Gu Long fans say: Gu Long is the more innovative writer. His prose is sharper, his atmosphere is more intense, his plots are more surprising, and his characters are more psychologically honest. Jin Yong is impressive but conventional.

The honest assessment: They're doing completely different things. Jin Yong writes historical epics with martial arts. Gu Long writes existential thrillers with martial arts. Comparing them is like comparing Tolstoy and Dostoevsky — both are great, both are Russian, and they have almost nothing else in common.

The debate persists because it's really about what readers want from fiction.
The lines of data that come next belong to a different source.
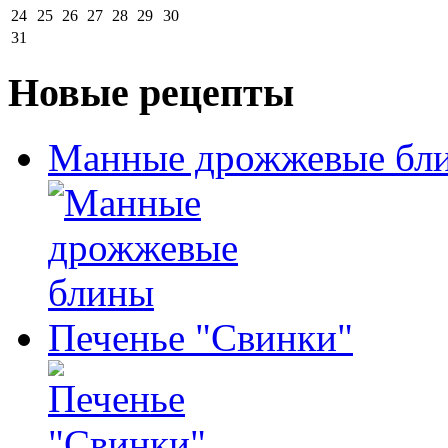
24
25
26
27
28
29
30
31
Новые рецепты
Манные дрожжевые бл
Печенье "Свинки"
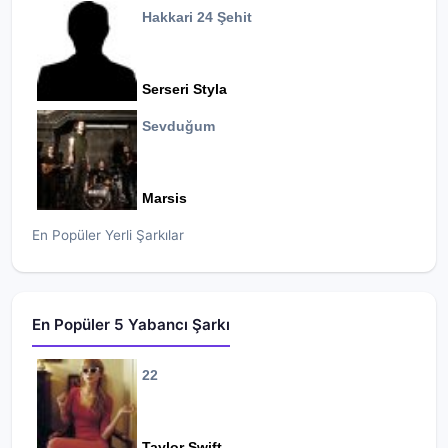
Hakkari 24 Şehit
Serseri Styla
Sevduğum
Marsis
En Popüler Yerli Şarkılar
En Popüler 5 Yabancı Şarkı
22
Taylor Swift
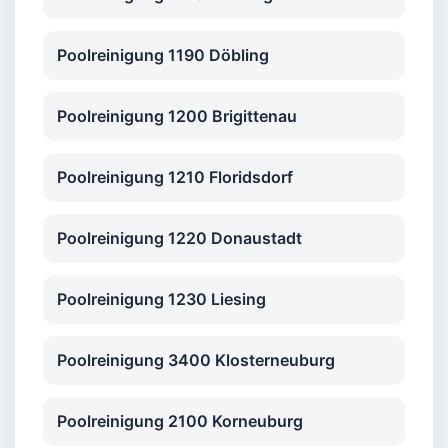
Poolreinigung 1190 Döbling
Poolreinigung 1200 Brigittenau
Poolreinigung 1210 Floridsdorf
Poolreinigung 1220 Donaustadt
Poolreinigung 1230 Liesing
Poolreinigung 3400 Klosterneuburg
Poolreinigung 2100 Korneuburg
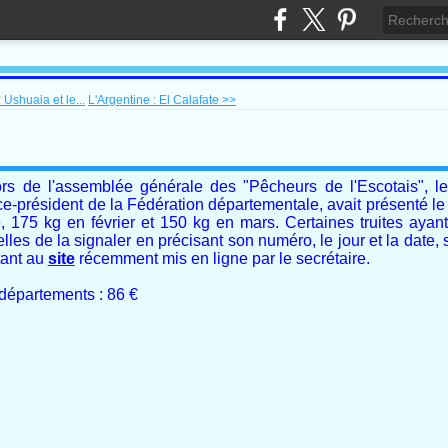
 Ushuaia et le...
L'Argentine : El Calafate >>
 de l'assemblée générale des "Pêcheurs de l'Escotais", le 
ice-président de la Fédération départementale, avait présenté le
e, 175 kg en février et 150 kg en mars. Certaines truites ayant
les de la signaler en précisant son numéro, le jour et la date,
tant au
site
récemment mis en ligne par le secrétaire.
départements : 86 €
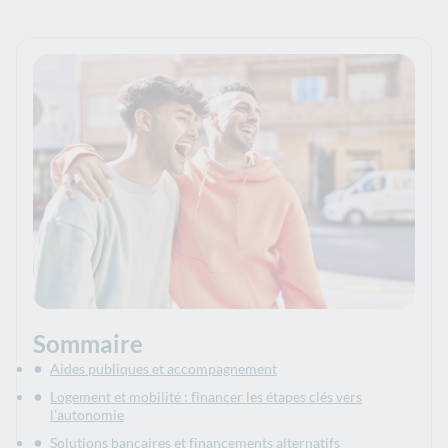
Sommaire
Aides publiques et accompagnement
Logement et mobilité : financer les étapes clés vers
l’autonomie
Solutions bancaires et financements alternatifs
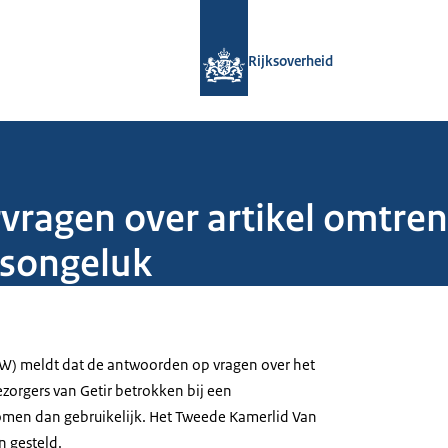
Naar de homepage van Rijksoverheid
Rijksoverheid
vragen over artikel omtrent
rsongeluk
ZW) meldt dat de antwoorden op vragen over het
bezorgers van Getir betrokken bij een
omen dan gebruikelijk. Het Tweede Kamerlid Van
n gesteld.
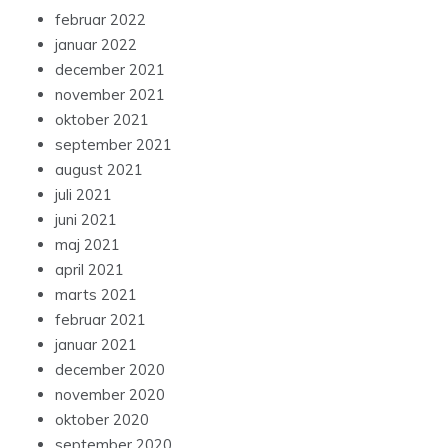
februar 2022
januar 2022
december 2021
november 2021
oktober 2021
september 2021
august 2021
juli 2021
juni 2021
maj 2021
april 2021
marts 2021
februar 2021
januar 2021
december 2020
november 2020
oktober 2020
september 2020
Do you want a vast, detailed world you can lose yourself in (Jin Yong)? Or do you want a sharp, intense experience that cuts to the bone (Gu Long)? There's no wrong answer, but people have strong preferences.

Why These Debates Matter

Fan debates might seem trivial — who cares whether Huang Rong is "better" than Zhao Min? — but they serve an important cultural function. They keep the novels alive. Every new argument is a new reading, a new interpretation, a new reason to go back to the text.

Jin Yong's novels have survived for seventy years not because they're perfect, but because they're rich enough to sustain endless discussion. A novel that everyone agrees about is a novel that nobody talks about. Jin Yong's novels are talked about constantly, passionately, and sometimes angrily — and that's the surest sign of their vitality.

The debates will continue. They should. A living literature is a literature that people argue about. And Jin Yong's literature is very much alive.